EXERCISE OBJECTIVE
Where does the word "Howa" show up in the data? Please find each such line and copy it.
===== PROVIDED MATERIAL
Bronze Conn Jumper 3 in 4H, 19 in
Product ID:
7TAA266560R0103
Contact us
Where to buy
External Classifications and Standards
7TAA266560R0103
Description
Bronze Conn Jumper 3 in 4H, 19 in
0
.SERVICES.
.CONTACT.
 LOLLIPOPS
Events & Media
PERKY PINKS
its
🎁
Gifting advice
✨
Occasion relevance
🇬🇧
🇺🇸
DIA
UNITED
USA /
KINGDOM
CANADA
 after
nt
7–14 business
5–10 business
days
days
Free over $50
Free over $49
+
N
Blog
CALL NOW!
==========
===== PROVIDED MATERIAL
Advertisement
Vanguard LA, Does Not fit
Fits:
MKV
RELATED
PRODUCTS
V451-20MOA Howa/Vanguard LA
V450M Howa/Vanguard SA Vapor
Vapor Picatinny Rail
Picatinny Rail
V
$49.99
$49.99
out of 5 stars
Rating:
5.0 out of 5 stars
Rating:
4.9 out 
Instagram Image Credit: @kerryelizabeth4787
==========
PROBLEM SOLUTION
V451-20MOA Howa/Vanguard LA
V450M Howa/Vanguard SA Vapor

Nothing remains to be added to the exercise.